Your output should be the exact lines from the start of the data through the line containing "MoneySuperMarket", with no pictures.

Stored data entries
════
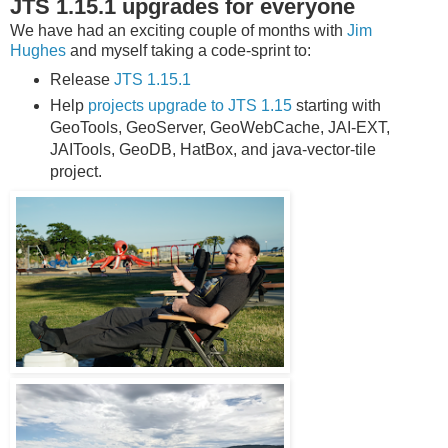
JTS 1.15.1 upgrades for everyone
We have had an exciting couple of months with
Jim
Hughes
and myself taking a code-sprint to:
Release
JTS 1.15.1
Help
projects upgrade to JTS 1.15
starting with
GeoTools, GeoServer, GeoWebCache, JAI-EXT,
JAITools, GeoDB, HatBox, and java-vector-tile
project.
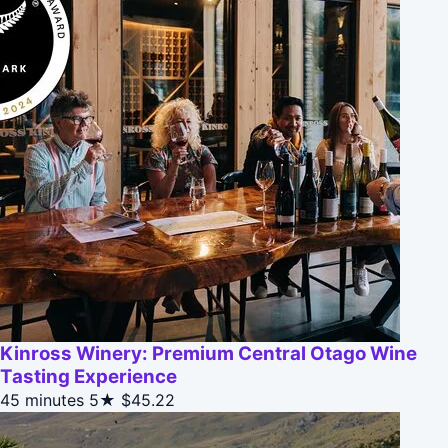
Kinross Winery: Premium Central Otago Wine
Tasting Experience
45 minutes
5★
$45.22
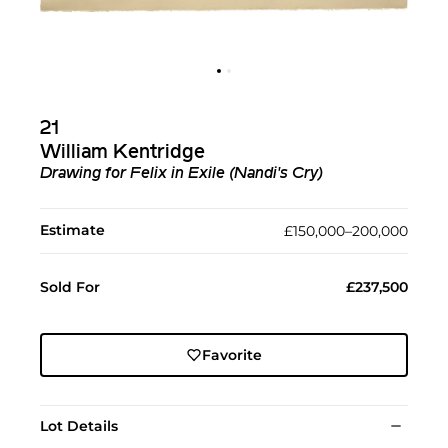
21
William Kentridge
Drawing for Felix in Exile (Nandi's Cry)
Estimate
£150,000–200,000
Sold For
£237,500
Favorite
Lot Details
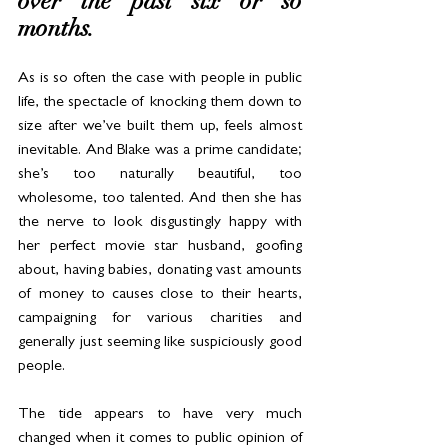
over the past six or so 
months. 
As is so often the case with people in public 
life, the spectacle of knocking them down to 
size after we’ve built them up, feels almost 
inevitable. And Blake was a prime candidate; 
she’s too naturally beautiful, too 
wholesome, too talented. And then she has 
the nerve to look disgustingly happy with 
her perfect movie star husband, goofing 
about, having babies, donating vast amounts 
of money to causes close to their hearts, 
campaigning for various charities and 
generally just seeming like suspiciously good 
people.
The tide appears to have very much 
changed when it comes to public opinion of 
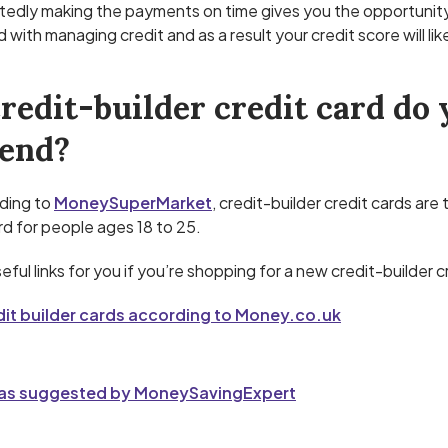
edly making the payments on time gives you the opportunit
 with managing credit and as a result your credit score will lik
redit-builder credit card do 
end?
ding to
MoneySuperMarket
, credit-builder credit cards are
rd for people ages 18 to 25.
ful links for you if you’re shopping for a new credit-builder c
dit builder cards according to Money.co.uk
 as suggested by MoneySavingExpert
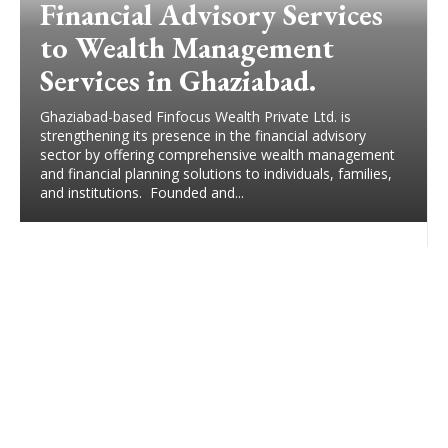
Financial Advisory Services
to Wealth Management
Services in Ghaziabad.
Ghaziabad-based Finfocus Wealth Private Ltd. is
strengthening its presence in the financial advisory
sector by offering comprehensive wealth management
and financial planning solutions to individuals, families,
and institutions. Founded and...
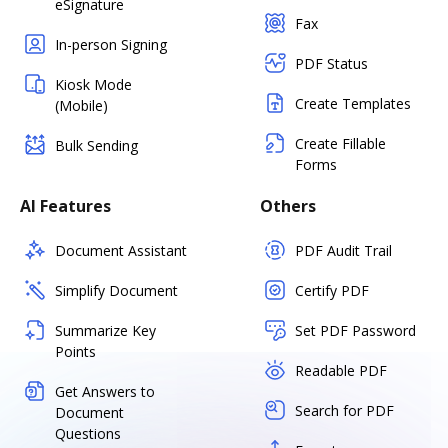
eSignature
Fax
In-person Signing
PDF Status
Kiosk Mode
Create Templates
(Mobile)
Create Fillable
Bulk Sending
Forms
AI Features
Others
Document Assistant
PDF Audit Trail
Simplify Document
Certify PDF
Summarize Key
Set PDF Password
Points
Readable PDF
Get Answers to
Search for PDF
Document
Questions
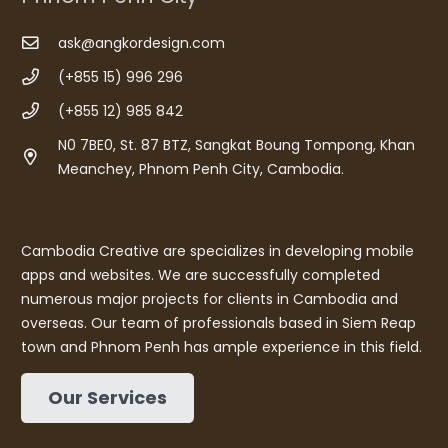
ask@angkordesign.com
(+855 15) 996 296
(+855 12) 985 842
N0 7BE0, St. 87 BTZ, Sangkat Boung Tompong, Khan
Meanchey, Phnom Penh City, Cambodia.
Cambodia Creative are specializes in developing mobile
apps and websites. We are successfully completed
numerous major projects for clients in Cambodia and
overseas. Our team of professionals based in Siem Reap
town and Phnom Penh has ample experience in this field.
Our Services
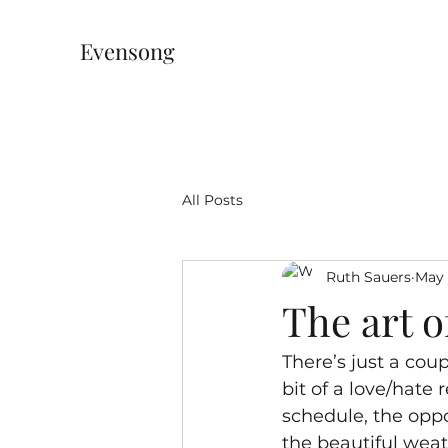
Evensong
All Posts
Ruth Sauers
May 
The art 
There’s just a cou
bit of a love/hate
schedule, the oppo
the beautiful weat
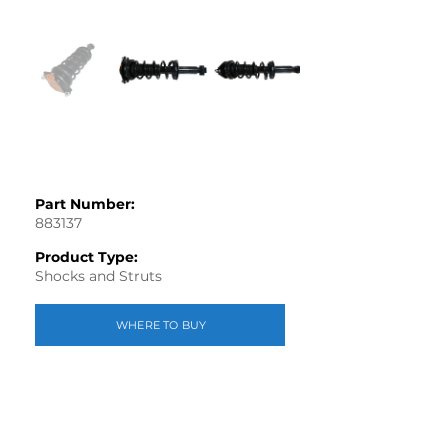
Part Number:
883137
Product Type:
Shocks and Struts
WHERE TO BUY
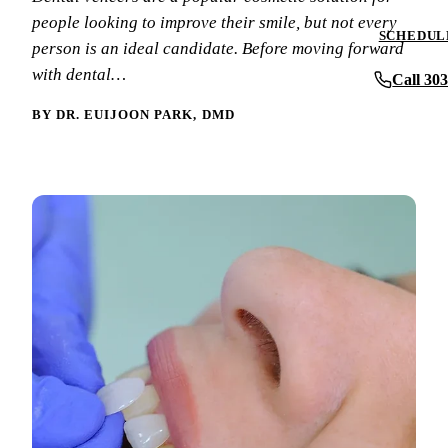
Periodontics
people looking to improve their smile, but not every
Insurance & F
SCHEDULE
person is an ideal candidate. Before moving forward
Oral Surgery
New Patient F
with dental…
Call 30
Implant Dentis
Patient Review
BY DR. EUIJOON PARK, DMD
Full Mouth Reh
Before & After
View All Servi
Blog
Contact Us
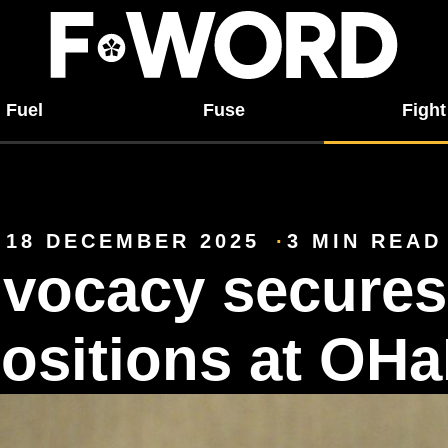
Fuel
Fuse
Fight
18 DECEMBER 2025
3 MIN READ
vocacy secures
ositions at OH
════
EXERCISE OUTPUT ▸
JTS 1.15.1 upgrades for everyone
We have had an exciting couple of months with
Jim
Hughes
and myself taking a code-sprint to:
Release
JTS 1.15.1
Help
projects upgrade to JTS 1.15
starting with
GeoTools, GeoServer, GeoWebCache, JAI-EXT,
JAITools, GeoDB, HatBox, and java-vector-tile
project.
Kinross Winery: Premium Central Otago Wine
Tasting Experience
45 minutes
5★
$45.22
21
William Kentridge
Drawing for Felix in Exile (Nandi's Cry)
Estimate
£150,000–200,000
Sold For
£237,500
Favorite
Lot Details
over the past six or so 
months. 
As is so often the case with people in public 
life, the spectacle of knocking them down to 
size after we’ve built them up, feels almost 
inevitable. And Blake was a prime candidate; 
she’s too naturally beautiful, too 
wholesome, too talented. And then she has 
the nerve to look disgustingly happy with 
her perfect movie star husband, goofing 
about, having babies, donating vast amounts 
of money to causes close to their hearts, 
campaigning for various charities and 
generally just seeming like suspiciously good 
people.
The tide appears to have very much 
changed when it comes to public opinion of 
edly making the payments on time gives you the opportunit
 with managing credit and as a result your credit score will lik
redit-builder credit card do 
end?
ding to
MoneySuperMarket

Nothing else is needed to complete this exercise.